Harking back to happier days

A time portal has appeared in Hastings Old Town. Between the florist and angling centre and bakery stands a dusty “family department store”, where staff in Victorian attire scurry about assisting customers with the purchase of cabinet dusters, ink blotters, ceiling brushes and industrial posture chairs.

It smells of wood smoke (from the open fires) and the only noise is that of squeaking floorboards as people ascend the narrow staircase to the first, second and third floors.

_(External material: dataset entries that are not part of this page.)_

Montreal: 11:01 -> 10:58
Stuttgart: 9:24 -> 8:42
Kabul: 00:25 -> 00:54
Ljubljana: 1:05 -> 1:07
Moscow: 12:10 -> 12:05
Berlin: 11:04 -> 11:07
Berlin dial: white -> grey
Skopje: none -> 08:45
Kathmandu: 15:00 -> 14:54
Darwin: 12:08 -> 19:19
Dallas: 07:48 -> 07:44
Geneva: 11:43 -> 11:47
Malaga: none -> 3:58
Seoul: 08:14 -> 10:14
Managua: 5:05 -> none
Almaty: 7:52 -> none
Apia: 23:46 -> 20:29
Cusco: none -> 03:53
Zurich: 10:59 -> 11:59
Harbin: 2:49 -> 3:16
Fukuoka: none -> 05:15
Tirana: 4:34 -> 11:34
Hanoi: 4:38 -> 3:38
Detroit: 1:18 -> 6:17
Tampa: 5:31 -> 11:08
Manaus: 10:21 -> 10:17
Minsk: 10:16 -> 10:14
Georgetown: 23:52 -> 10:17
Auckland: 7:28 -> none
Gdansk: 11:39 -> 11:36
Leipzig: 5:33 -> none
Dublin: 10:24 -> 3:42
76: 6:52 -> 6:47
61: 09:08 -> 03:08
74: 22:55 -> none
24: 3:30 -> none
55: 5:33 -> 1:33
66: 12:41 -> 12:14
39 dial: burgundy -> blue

Rather like a living history centre where one can take home the props, the shop belongs to celebrated chef, photographer and stylist Alastair Hendy, who also owns a Tudor property in All Saints Street, which he has spent five years restoring to its original form.

Formerly a bistro called Rhoda’s, it took three years of painstaking and costly work to transform the 19th-century High Street building to the Georgian splendour of AG Hendy & Co Home Store.

Aside from the sizeable task of gutting the interior, uncovering fireplaces and putting windows where there weren’t any, he had to find plumbers who didn’t blanch at the sight of a Victorian “leadless glaze”

toilet and electricians capable of wiring turn-of-the-century light fittings. Most tradesman, he says, are not up for that sort of challenge.

There is no trace of the 21st century within – even the till is hidden beneath a huge wooden counter. It’s something of a shock when Hendy’s mobile phone goes off.

He didn’t set out to make the shop as historically authentic as it’s turned out. “But the more time I spent here, the more it felt right. It’s a period I’ve always loved. And I think we’ve moved into quite a nostalgic area in the past few years.

In times of recession and unrest, we always go back to slightly nostalgic things and modernism goes out of the window. People still want to spend money but they want to spend it on something justifiable, and objects that are beautiful and practical fit the bill perfectly.”

Rather echoing the sentiments of shopping guru Mary Portas, who has stated her belief that “When shops are truly great, they provide remarkable and extraordinary experiences to brighten up peoples’ lives”, Hendy too wanted to create a shop that was as much about the experience as the products.

Whether in styling a home, dressing a photo shoot or, as here, opening a shop, he likes to create environments.

“I studied theatre and costume design at [Central St Martins] college and I like the idea of transporting people somewhere,”

he explains. “It’s not a set because it’s real, but it is about set-building. All shops are – homes too. It’s just something I enjoy doing.”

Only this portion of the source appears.